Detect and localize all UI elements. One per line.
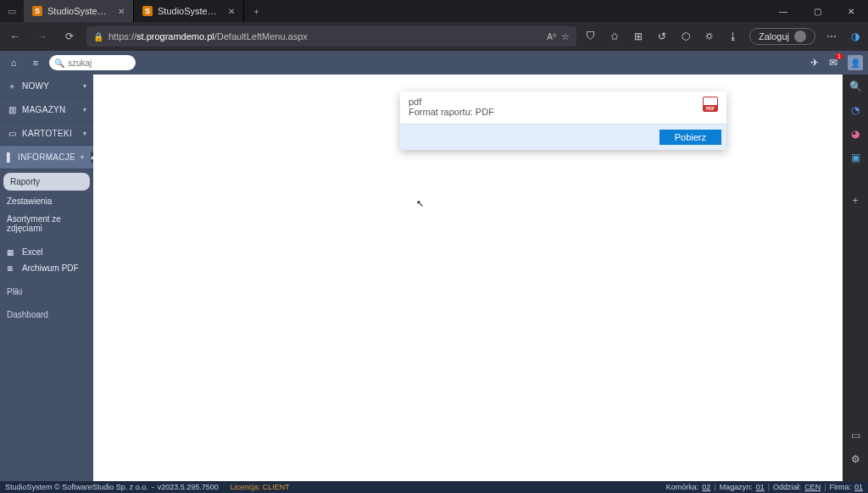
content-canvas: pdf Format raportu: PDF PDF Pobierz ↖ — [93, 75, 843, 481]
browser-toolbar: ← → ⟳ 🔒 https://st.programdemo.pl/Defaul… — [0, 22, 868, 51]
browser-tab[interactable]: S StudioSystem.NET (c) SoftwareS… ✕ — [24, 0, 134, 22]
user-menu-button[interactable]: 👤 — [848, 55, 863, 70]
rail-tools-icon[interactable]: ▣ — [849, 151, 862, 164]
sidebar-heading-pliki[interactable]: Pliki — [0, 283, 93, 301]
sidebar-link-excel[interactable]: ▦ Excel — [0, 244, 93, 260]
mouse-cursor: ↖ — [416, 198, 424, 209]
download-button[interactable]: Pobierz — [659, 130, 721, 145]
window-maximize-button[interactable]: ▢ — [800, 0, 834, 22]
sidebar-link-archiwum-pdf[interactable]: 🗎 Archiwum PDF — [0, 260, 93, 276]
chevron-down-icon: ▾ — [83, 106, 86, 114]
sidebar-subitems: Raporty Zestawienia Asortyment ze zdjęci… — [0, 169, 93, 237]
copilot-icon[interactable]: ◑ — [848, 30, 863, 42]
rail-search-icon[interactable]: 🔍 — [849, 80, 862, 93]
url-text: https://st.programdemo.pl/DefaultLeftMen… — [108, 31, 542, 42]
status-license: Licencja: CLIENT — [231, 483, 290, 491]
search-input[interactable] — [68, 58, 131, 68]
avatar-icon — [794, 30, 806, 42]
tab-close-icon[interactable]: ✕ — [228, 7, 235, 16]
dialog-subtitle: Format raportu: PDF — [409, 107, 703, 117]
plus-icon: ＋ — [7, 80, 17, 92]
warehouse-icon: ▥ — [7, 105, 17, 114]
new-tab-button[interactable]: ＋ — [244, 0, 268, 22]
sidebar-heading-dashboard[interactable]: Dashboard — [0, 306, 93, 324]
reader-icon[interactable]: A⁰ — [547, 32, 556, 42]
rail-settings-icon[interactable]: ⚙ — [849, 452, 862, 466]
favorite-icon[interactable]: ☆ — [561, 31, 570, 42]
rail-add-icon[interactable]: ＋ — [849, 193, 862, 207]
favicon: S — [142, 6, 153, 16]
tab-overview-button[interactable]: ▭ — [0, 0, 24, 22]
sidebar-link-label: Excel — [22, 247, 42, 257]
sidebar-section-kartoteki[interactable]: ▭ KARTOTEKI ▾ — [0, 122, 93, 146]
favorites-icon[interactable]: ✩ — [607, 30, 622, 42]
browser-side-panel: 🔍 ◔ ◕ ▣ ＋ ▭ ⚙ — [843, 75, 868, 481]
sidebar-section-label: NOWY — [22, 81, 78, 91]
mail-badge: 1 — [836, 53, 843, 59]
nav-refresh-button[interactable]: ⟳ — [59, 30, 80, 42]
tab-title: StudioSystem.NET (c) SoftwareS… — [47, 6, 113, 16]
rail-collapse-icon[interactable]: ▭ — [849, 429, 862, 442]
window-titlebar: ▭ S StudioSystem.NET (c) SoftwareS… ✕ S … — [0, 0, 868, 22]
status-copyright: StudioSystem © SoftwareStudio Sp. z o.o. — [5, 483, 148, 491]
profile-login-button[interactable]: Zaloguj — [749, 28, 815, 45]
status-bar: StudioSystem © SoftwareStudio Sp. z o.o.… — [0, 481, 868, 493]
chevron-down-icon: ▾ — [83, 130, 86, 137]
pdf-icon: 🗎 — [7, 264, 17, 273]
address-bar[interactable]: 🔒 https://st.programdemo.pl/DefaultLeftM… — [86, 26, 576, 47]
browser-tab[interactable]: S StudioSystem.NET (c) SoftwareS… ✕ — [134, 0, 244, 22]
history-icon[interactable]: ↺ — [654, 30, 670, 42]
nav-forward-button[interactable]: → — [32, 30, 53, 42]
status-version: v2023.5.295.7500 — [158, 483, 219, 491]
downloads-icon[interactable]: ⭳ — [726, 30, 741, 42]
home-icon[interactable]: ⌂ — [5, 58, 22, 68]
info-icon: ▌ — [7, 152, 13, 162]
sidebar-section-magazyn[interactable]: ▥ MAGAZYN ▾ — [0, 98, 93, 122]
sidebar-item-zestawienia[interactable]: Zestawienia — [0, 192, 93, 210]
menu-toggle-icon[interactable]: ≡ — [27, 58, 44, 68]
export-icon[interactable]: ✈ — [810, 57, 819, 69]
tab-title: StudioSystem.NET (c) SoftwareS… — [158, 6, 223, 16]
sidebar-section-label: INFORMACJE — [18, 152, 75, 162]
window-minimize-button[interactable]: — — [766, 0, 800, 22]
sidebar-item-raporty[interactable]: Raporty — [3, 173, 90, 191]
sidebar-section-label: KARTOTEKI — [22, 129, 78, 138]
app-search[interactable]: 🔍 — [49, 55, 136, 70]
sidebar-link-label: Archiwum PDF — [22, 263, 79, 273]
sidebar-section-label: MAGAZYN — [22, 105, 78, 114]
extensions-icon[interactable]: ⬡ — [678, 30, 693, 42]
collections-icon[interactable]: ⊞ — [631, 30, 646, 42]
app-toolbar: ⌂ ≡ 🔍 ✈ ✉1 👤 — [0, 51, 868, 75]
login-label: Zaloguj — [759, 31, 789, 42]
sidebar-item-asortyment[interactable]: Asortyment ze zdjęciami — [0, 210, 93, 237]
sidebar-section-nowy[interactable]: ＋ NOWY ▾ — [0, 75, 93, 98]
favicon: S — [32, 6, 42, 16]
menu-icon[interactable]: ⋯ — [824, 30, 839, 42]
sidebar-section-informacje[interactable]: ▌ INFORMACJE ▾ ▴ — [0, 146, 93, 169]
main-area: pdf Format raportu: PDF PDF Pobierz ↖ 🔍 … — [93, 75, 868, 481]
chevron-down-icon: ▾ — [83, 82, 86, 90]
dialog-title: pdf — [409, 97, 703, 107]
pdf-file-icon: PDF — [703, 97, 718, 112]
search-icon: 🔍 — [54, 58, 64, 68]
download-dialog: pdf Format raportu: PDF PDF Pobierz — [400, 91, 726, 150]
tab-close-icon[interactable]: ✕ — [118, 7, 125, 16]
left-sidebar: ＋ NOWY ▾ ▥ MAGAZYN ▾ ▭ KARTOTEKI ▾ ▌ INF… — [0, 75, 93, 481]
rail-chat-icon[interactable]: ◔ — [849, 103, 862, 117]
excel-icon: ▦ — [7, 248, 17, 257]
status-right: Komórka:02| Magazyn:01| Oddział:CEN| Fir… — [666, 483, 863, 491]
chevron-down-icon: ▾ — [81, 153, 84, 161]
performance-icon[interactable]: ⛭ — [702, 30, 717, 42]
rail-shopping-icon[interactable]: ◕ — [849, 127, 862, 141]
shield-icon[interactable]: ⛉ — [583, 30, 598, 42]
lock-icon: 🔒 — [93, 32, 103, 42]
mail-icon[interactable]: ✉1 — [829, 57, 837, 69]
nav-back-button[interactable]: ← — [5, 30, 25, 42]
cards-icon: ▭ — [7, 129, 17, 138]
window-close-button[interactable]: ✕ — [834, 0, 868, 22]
※ ※ ※
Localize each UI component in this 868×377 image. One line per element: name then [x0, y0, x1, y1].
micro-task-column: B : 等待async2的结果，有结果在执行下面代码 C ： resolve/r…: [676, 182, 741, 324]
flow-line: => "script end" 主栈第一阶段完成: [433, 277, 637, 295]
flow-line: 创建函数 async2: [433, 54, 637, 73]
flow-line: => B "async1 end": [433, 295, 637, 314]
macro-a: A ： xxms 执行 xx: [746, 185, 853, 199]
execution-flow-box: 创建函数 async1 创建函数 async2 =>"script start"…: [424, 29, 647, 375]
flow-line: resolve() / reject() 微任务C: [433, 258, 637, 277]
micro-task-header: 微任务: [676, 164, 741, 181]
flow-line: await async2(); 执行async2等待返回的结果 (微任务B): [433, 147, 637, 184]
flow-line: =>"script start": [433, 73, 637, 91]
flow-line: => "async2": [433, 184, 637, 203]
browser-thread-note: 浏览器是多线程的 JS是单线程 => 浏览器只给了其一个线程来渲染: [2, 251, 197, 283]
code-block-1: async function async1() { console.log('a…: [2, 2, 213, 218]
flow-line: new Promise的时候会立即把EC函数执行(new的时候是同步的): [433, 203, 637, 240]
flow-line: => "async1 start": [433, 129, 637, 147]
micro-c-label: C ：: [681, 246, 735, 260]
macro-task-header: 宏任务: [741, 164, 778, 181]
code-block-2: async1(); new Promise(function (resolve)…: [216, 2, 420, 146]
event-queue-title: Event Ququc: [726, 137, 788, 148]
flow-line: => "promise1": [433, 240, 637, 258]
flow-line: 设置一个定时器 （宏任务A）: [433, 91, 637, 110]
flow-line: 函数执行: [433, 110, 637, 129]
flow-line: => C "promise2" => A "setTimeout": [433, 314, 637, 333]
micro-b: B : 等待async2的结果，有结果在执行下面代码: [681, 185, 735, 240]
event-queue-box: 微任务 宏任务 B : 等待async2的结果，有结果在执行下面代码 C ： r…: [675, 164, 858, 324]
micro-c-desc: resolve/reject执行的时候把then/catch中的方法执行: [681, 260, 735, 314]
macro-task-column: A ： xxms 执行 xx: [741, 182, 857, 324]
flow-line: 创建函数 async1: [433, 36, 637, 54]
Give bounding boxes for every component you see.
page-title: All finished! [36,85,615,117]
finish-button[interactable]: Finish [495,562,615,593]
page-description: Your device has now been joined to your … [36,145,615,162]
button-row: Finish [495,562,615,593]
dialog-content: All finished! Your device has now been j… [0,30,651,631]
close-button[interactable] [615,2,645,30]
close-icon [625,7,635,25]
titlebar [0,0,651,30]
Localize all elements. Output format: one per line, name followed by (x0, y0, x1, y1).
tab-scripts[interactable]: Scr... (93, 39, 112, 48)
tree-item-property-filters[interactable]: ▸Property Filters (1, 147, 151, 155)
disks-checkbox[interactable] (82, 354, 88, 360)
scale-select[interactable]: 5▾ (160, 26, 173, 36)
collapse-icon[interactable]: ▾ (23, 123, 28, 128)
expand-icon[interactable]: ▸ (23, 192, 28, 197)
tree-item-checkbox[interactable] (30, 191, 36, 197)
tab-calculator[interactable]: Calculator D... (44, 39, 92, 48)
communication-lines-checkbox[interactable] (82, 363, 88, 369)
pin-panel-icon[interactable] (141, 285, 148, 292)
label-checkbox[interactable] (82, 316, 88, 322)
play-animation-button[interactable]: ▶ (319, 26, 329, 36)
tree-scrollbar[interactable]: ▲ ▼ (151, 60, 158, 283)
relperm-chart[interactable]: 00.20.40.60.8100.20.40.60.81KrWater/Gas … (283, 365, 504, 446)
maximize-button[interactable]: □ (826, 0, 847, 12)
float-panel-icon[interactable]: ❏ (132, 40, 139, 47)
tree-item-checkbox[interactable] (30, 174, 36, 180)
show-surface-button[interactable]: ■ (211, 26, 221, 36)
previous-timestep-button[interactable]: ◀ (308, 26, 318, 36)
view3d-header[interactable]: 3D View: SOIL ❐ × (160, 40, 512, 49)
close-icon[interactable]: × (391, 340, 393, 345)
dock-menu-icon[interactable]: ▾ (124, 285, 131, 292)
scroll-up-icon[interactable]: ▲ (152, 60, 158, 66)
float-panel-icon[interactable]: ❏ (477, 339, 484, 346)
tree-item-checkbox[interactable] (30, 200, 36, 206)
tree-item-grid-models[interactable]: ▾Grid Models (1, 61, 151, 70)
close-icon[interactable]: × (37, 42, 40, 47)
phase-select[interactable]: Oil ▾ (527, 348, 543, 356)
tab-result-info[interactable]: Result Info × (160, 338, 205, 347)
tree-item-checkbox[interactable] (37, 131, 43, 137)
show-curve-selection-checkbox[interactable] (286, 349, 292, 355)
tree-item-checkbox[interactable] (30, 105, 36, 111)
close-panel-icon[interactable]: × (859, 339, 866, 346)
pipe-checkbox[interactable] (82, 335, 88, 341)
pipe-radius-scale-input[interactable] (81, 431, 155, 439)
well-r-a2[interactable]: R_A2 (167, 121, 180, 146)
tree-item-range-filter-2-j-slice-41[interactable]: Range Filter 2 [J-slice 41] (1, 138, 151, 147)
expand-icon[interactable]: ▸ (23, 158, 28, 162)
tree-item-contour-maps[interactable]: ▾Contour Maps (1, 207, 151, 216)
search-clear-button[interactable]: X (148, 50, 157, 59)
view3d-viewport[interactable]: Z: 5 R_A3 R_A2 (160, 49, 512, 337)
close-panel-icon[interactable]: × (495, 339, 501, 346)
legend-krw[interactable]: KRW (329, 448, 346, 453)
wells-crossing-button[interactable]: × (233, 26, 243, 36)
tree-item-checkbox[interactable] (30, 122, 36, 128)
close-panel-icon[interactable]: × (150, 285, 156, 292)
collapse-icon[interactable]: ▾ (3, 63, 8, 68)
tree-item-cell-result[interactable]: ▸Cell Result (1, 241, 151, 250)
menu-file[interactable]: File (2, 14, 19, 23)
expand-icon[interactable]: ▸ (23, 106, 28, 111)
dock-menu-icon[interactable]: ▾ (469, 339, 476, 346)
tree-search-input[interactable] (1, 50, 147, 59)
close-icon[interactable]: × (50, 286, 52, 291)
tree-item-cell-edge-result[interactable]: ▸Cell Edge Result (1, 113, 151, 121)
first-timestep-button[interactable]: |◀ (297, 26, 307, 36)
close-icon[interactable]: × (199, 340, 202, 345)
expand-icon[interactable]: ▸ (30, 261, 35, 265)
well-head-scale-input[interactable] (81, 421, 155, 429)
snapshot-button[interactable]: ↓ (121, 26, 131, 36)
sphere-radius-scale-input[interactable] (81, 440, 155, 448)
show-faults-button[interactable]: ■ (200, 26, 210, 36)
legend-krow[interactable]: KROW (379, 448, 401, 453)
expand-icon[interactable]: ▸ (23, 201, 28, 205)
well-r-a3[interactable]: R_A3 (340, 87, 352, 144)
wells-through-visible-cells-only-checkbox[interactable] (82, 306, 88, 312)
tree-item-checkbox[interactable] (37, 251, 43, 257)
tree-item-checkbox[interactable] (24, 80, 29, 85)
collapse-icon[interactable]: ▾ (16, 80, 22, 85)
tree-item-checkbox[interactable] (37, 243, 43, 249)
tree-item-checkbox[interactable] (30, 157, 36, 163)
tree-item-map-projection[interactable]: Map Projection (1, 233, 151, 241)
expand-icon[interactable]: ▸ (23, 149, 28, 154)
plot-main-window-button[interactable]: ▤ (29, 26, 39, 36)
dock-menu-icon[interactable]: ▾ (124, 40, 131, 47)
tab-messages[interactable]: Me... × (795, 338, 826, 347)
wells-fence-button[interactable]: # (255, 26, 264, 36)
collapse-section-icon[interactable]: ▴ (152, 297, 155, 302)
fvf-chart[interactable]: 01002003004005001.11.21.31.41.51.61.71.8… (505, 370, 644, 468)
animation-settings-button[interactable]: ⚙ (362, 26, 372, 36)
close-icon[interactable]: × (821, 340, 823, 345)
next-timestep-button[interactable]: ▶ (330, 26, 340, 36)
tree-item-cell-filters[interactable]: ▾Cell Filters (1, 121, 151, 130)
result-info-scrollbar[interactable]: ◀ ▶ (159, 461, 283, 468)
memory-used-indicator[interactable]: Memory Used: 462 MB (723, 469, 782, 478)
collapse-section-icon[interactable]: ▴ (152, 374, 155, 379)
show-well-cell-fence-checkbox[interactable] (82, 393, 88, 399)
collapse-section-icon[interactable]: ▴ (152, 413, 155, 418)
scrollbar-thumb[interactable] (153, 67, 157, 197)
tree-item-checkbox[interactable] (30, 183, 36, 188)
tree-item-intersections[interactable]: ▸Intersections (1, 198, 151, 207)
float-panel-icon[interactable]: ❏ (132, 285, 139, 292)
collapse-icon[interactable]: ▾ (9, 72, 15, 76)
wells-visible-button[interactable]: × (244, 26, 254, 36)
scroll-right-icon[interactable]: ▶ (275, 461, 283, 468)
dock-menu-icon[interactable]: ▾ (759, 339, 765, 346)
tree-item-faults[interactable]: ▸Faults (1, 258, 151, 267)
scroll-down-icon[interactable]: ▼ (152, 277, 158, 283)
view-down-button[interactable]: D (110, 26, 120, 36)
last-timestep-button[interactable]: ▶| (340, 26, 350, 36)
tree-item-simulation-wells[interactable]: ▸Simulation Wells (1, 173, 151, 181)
※ ※ ※
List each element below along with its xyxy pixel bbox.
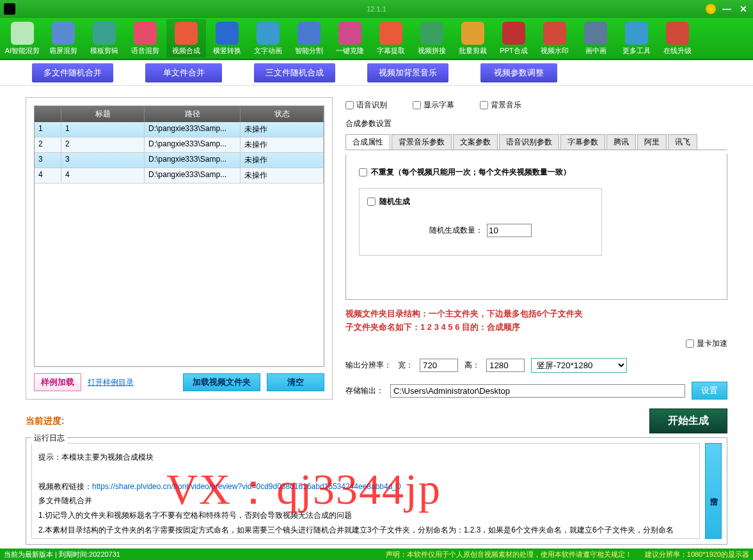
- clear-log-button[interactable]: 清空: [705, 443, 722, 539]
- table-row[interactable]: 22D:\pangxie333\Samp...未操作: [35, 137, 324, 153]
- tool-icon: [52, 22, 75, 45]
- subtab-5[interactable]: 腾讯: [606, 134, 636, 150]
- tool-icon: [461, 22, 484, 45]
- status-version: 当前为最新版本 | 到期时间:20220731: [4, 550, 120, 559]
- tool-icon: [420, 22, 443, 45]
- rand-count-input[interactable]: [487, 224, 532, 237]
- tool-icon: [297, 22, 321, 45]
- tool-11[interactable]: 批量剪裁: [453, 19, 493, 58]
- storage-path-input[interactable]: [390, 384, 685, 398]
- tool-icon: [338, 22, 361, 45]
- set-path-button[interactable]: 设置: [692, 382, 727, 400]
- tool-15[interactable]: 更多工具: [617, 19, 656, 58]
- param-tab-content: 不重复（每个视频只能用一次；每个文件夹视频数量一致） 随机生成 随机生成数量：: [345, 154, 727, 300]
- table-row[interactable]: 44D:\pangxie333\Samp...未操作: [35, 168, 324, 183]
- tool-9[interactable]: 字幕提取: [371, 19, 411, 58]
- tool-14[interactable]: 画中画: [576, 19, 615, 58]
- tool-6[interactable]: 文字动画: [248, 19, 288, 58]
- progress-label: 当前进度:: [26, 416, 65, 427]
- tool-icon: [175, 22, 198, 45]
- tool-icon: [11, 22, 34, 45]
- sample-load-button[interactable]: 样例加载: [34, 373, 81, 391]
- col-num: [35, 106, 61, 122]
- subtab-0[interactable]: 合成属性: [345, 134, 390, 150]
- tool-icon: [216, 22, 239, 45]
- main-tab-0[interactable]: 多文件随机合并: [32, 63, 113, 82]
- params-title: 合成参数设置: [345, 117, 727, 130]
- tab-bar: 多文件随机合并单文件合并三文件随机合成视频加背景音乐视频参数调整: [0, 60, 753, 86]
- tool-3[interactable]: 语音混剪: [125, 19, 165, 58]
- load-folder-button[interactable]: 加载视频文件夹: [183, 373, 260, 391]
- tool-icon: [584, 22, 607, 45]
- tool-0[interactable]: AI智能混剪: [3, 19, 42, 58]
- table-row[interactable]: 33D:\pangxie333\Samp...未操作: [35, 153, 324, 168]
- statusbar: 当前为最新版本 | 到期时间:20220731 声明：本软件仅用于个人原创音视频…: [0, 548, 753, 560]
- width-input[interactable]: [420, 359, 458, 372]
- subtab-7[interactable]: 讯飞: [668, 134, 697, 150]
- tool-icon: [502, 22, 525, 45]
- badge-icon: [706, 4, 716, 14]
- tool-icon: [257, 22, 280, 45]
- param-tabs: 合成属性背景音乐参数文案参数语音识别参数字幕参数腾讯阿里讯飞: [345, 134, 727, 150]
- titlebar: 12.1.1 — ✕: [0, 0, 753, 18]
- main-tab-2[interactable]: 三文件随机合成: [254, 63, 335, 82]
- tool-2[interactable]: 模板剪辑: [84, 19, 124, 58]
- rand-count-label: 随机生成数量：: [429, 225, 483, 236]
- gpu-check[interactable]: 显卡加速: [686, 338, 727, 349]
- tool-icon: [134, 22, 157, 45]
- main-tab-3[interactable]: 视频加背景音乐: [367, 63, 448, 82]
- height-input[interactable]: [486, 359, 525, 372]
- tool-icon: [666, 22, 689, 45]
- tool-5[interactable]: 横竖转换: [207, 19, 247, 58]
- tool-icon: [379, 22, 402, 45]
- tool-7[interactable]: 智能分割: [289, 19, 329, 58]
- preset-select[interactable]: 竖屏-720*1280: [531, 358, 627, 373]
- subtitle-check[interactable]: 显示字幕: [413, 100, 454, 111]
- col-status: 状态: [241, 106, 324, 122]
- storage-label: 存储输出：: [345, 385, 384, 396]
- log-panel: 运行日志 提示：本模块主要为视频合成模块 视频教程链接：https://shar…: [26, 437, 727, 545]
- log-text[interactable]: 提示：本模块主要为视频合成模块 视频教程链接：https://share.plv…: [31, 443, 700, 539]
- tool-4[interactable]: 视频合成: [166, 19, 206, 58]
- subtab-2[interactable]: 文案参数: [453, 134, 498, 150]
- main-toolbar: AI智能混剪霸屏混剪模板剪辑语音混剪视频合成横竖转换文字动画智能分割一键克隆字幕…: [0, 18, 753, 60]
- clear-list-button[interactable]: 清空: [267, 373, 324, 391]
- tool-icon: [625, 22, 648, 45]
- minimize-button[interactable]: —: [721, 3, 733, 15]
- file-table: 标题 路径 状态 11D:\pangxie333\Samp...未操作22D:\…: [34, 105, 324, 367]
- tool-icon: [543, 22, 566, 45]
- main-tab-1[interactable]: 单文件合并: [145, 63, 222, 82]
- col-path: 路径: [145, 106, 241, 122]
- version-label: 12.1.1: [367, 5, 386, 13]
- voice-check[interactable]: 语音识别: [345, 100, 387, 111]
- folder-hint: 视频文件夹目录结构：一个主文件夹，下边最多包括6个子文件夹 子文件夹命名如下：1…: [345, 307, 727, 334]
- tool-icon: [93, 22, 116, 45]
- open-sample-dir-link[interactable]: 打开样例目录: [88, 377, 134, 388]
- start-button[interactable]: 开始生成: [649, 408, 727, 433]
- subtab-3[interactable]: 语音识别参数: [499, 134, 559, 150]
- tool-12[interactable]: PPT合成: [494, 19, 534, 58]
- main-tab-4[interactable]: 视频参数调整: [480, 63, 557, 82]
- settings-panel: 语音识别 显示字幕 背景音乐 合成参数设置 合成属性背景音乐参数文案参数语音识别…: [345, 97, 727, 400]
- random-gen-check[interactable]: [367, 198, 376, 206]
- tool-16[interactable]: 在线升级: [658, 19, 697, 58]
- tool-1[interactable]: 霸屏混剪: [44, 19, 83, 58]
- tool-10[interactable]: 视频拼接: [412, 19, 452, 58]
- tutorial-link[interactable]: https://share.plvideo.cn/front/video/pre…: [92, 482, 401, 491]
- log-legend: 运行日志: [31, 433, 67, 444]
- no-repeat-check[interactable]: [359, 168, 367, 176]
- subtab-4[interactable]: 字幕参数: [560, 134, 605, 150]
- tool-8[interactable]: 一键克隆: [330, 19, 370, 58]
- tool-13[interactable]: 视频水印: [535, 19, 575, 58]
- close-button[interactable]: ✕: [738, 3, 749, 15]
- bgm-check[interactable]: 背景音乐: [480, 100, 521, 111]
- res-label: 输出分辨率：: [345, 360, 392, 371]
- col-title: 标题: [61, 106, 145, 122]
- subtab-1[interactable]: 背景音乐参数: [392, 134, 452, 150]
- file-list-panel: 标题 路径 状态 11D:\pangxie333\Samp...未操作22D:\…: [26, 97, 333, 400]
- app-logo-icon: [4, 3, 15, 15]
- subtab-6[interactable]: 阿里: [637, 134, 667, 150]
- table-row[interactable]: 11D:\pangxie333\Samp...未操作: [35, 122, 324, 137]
※ ※ ※
WHAT IS BEING ASKED: Wherever a line in the records contains the word "fence", copy that line.

SOLUTION TO THE PROBLEM:
wells-fence-button[interactable]: # (255, 26, 264, 36)
show-well-cell-fence-checkbox[interactable] (82, 393, 88, 399)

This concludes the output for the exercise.